Try it:
Output the listing word for word, minus images.

Stored data:
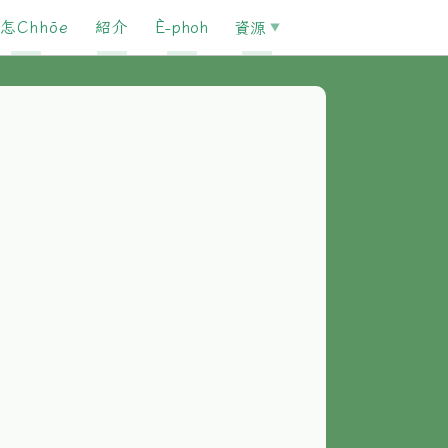
怎Chhōe
紹介
È-phoh
資源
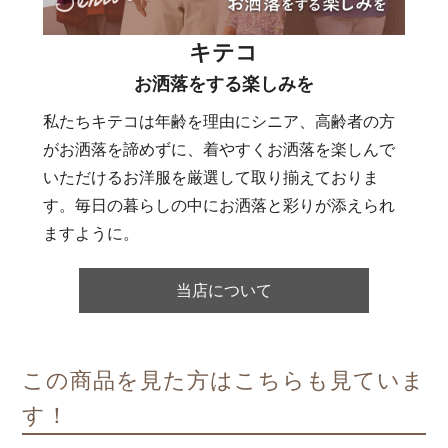
キテコ
お洒落をする楽しみを
私たちキテコは年齢を理由にシニア、高齢者の方
がお洒落を諦めずに、着やすくお洒落を楽しんで
いただけるお洋服を厳選して取り揃えておりま
す。毎日の暮らしの中にお洒落と彩りが添えられ
ますように。
当店について
この商品を見た方はこちらも見ていま
す！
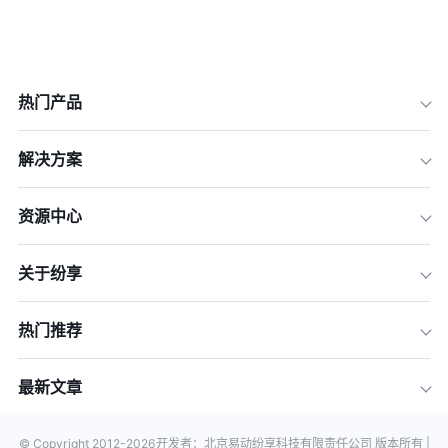
热门产品
解决方案
资源中心
关于纷享
热门推荐
最新文章
© Copyright 2012-
2026
开发者：北京易动纷享科技有限责任公司 版本所有 |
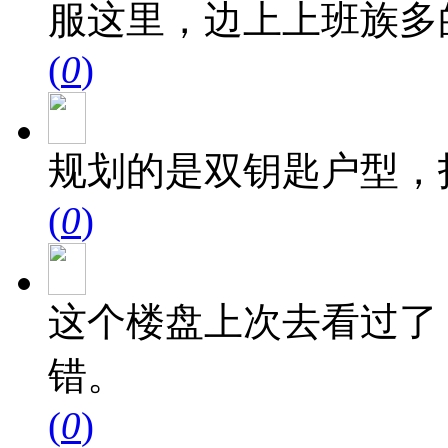
服这里，边上上班族多
(
0
)
规划的是双钥匙户型，
(
0
)
这个楼盘上次去看过了
错。
(
0
)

Response for this exercise:
怎Chhōe
紹介
È-phoh
資源
キテコ
お洒落をする楽しみを
私たちキテコは年齢を理由にシニア、高齢者の方
がお洒落を諦めずに、着やすくお洒落を楽しんで
いただけるお洋服を厳選して取り揃えておりま
す。毎日の暮らしの中にお洒落と彩りが添えられ
ますように。
当店について
この商品を見た方はこちらも見ていま
す！
热门产品
解决方案
资源中心
关于纷享
热门推荐
最新文章
© Copyright 2012-
2026
开发者：北京易动纷享科技有限责任公司 版本所有 |
服这里，边上上班族多
(
0
)
规划的是双钥匙户型，
(
0
)
这个楼盘上次去看过了
错。
(
0
)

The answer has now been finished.